- [Required action]
Exactly the lines from the start of the data through the line containing "FontAwesome" should be output, with both ends kept and nothing added.

══ Records for processing ══

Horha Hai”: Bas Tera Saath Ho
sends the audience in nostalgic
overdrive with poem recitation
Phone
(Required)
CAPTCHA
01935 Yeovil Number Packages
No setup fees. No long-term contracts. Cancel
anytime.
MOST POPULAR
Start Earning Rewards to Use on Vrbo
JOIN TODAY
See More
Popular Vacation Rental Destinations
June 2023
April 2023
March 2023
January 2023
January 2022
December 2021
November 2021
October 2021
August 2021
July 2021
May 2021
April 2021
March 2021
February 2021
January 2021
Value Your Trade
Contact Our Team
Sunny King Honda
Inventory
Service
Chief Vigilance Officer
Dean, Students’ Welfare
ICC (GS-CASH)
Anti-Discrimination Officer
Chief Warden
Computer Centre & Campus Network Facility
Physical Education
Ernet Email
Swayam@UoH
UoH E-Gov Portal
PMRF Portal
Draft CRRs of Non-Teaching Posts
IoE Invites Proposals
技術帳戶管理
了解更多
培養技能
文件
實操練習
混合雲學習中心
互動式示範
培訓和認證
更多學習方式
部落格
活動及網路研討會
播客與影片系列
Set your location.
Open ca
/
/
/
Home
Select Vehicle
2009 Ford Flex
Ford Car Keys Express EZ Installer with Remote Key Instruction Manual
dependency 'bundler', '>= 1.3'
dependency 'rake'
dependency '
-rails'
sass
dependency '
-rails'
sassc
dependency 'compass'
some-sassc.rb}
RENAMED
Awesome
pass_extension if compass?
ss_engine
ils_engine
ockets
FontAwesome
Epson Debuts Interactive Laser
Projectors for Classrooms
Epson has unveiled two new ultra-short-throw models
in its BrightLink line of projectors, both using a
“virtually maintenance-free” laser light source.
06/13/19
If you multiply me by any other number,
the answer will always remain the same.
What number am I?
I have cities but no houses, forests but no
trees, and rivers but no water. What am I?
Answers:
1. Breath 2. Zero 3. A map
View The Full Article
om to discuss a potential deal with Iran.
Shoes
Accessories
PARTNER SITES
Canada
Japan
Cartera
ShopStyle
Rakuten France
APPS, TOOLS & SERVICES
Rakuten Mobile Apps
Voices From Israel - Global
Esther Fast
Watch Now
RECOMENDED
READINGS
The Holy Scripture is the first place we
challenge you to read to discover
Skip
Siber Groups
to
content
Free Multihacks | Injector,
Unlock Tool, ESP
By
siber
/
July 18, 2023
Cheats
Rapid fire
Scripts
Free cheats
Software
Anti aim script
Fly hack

═══

- [Response to this task]
Horha Hai”: Bas Tera Saath Ho
sends the audience in nostalgic
overdrive with poem recitation
Phone
(Required)
CAPTCHA
01935 Yeovil Number Packages
No setup fees. No long-term contracts. Cancel
anytime.
MOST POPULAR
Start Earning Rewards to Use on Vrbo
JOIN TODAY
See More
Popular Vacation Rental Destinations
June 2023
April 2023
March 2023
January 2023
January 2022
December 2021
November 2021
October 2021
August 2021
July 2021
May 2021
April 2021
March 2021
February 2021
January 2021
Value Your Trade
Contact Our Team
Sunny King Honda
Inventory
Service
Chief Vigilance Officer
Dean, Students’ Welfare
ICC (GS-CASH)
Anti-Discrimination Officer
Chief Warden
Computer Centre & Campus Network Facility
Physical Education
Ernet Email
Swayam@UoH
UoH E-Gov Portal
PMRF Portal
Draft CRRs of Non-Teaching Posts
IoE Invites Proposals
技術帳戶管理
了解更多
培養技能
文件
實操練習
混合雲學習中心
互動式示範
培訓和認證
更多學習方式
部落格
活動及網路研討會
播客與影片系列
Set your location.
Open ca
/
/
/
Home
Select Vehicle
2009 Ford Flex
Ford Car Keys Express EZ Installer with Remote Key Instruction Manual
dependency 'bundler', '>= 1.3'
dependency 'rake'
dependency '
-rails'
sass
dependency '
-rails'
sassc
dependency 'compass'
some-sassc.rb}
RENAMED
Awesome
pass_extension if compass?
ss_engine
ils_engine
ockets
FontAwesome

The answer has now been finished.